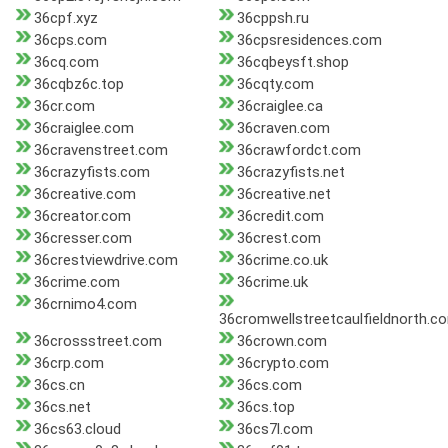
36cpf.xyz
36cppsh.ru
36cps.com
36cpsresidences.com
36cq.com
36cqbeysft.shop
36cqbz6c.top
36cqty.com
36cr.com
36craiglee.ca
36craiglee.com
36craven.com
36cravenstreet.com
36crawfordct.com
36crazyfists.com
36crazyfists.net
36creative.com
36creative.net
36creator.com
36credit.com
36cresser.com
36crest.com
36crestviewdrive.com
36crime.co.uk
36crime.com
36crime.uk
36crnimo4.com
36cromwellstreetcaulfieldnorth.c
36crossstreet.com
36crown.com
36crp.com
36crypto.com
36cs.cn
36cs.com
36cs.net
36cs.top
36cs63.cloud
36cs7l.com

★ ★ ★ ★ ★

→ **Exercise goal**
Restate every record exactly, please; do not copy the pictures.

→ **Solved problem**
36cpf.xyz
36cppsh.ru
36cps.com
36cpsresidences.com
36cq.com
36cqbeysft.shop
36cqbz6c.top
36cqty.com
36cr.com
36craiglee.ca
36craiglee.com
36craven.com
36cravenstreet.com
36crawfordct.com
36crazyfists.com
36crazyfists.net
36creative.com
36creative.net
36creator.com
36credit.com
36cresser.com
36crest.com
36crestviewdrive.com
36crime.co.uk
36crime.com
36crime.uk
36crnimo4.com
36cromwellstreetcaulfieldnorth.c
36crossstreet.com
36crown.com
36crp.com
36crypto.com
36cs.cn
36cs.com
36cs.net
36cs.top
36cs63.cloud
36cs7l.com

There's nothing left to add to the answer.